■ Work instructions:
Begin at the line containing "Identify the click" in the data below and go on through the line containing "Veranstaltungen", repeating each line exactly; include both ends and no other line.
═════ Data extracts ═════
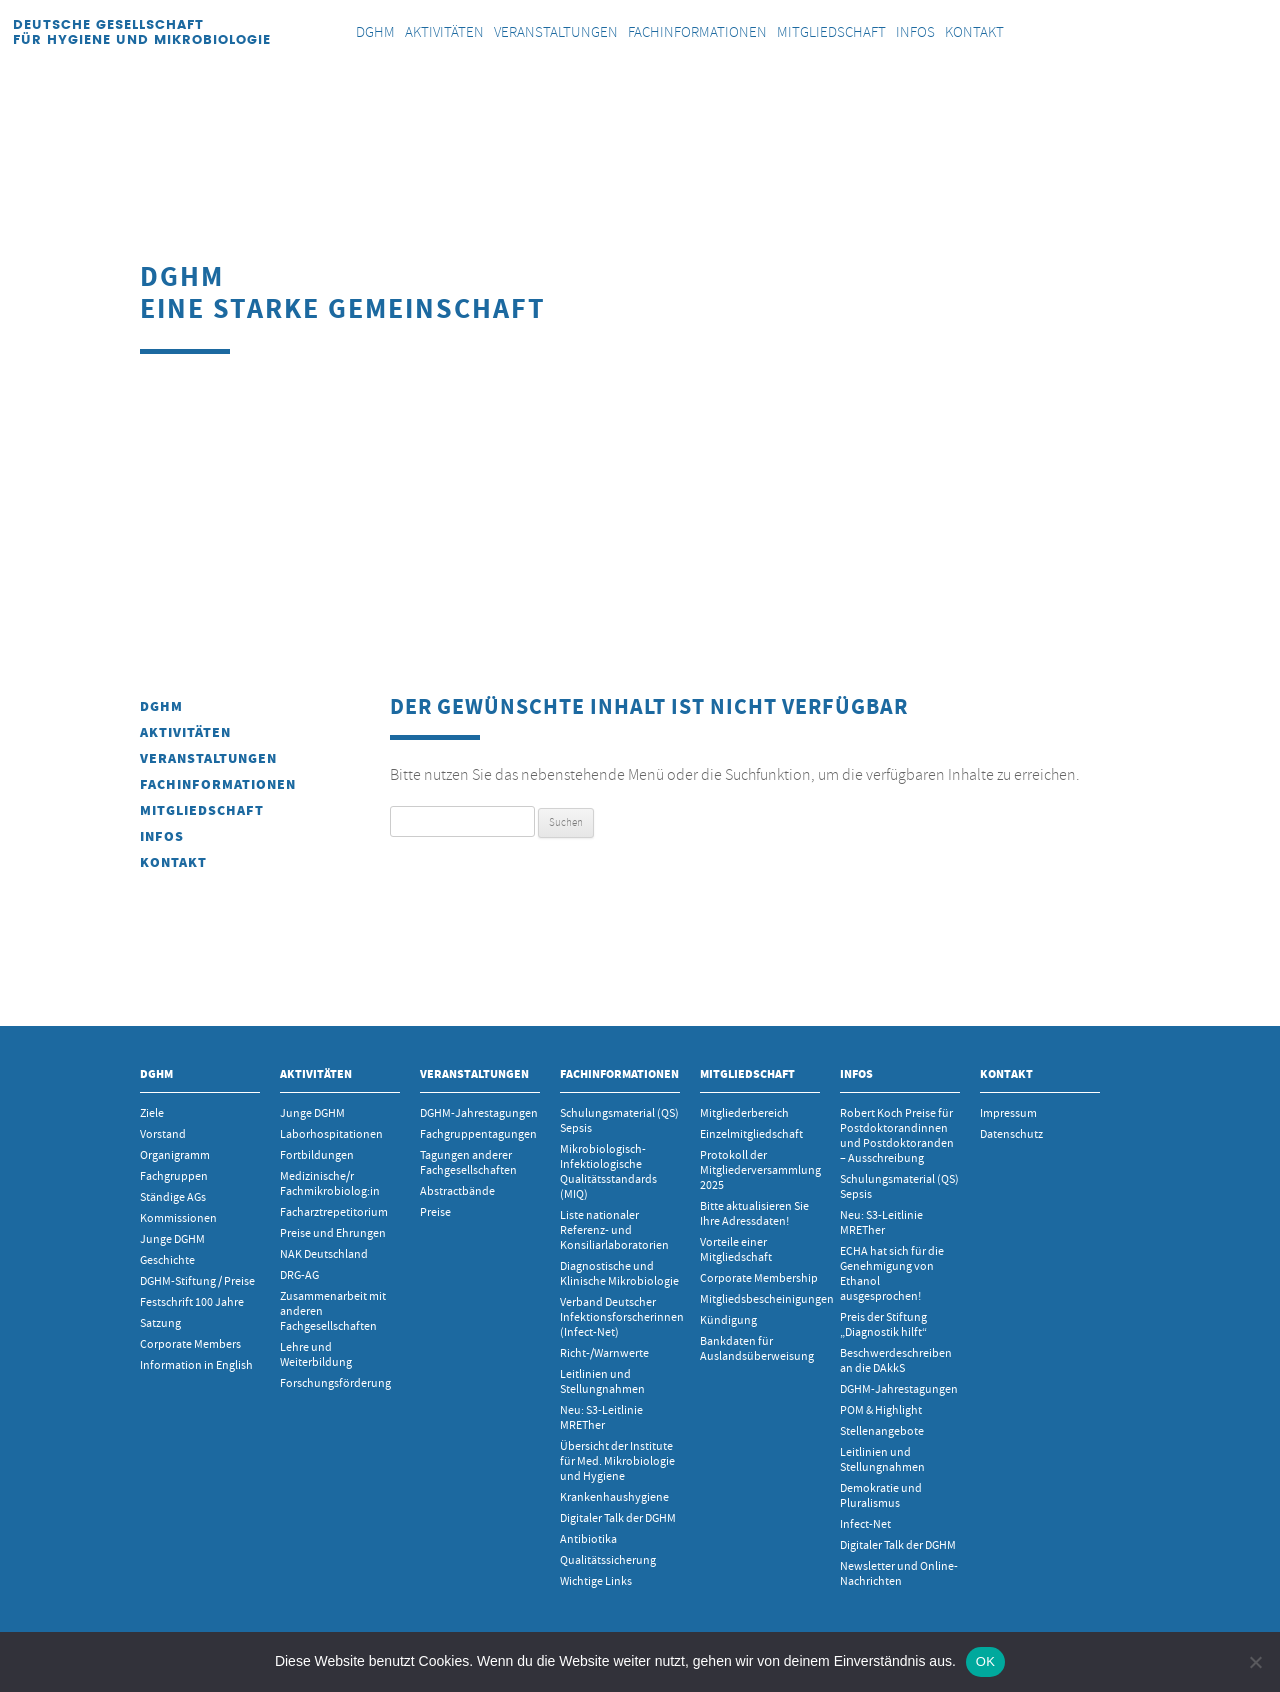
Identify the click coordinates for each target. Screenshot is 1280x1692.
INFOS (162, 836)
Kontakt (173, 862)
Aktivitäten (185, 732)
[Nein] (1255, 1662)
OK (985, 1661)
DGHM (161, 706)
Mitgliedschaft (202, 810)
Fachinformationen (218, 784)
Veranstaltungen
═════
═════ Data extracts ═════
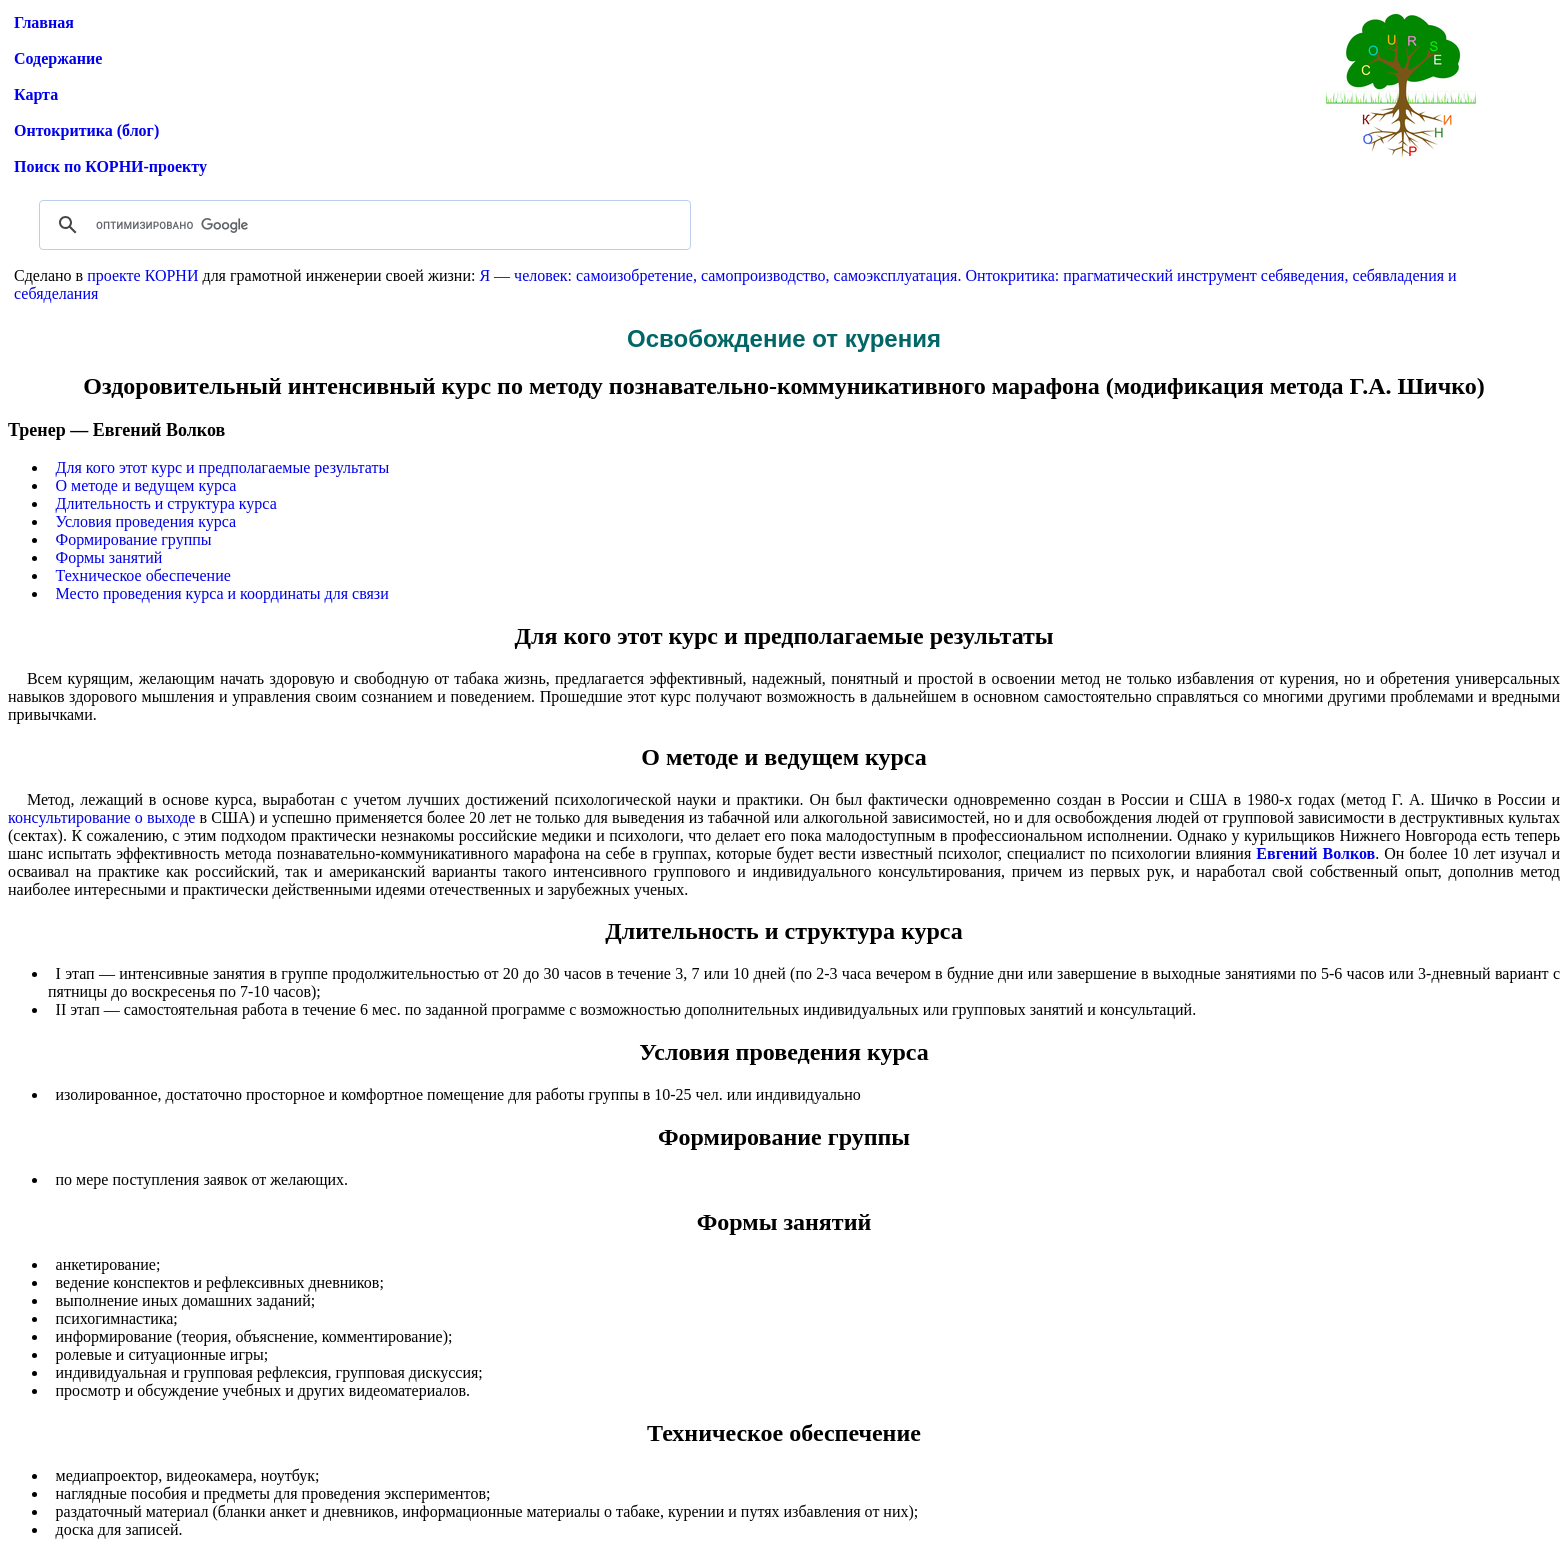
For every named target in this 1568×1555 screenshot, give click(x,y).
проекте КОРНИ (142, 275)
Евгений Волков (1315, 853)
═════
■ Solution:
Identify the click coordinates for each target. Screenshot is 1280x1692.
INFOS (162, 836)
Kontakt (173, 862)
Aktivitäten (185, 732)
[Nein] (1255, 1662)
OK (985, 1661)
DGHM (161, 706)
Mitgliedschaft (202, 810)
Fachinformationen (218, 784)
Veranstaltungen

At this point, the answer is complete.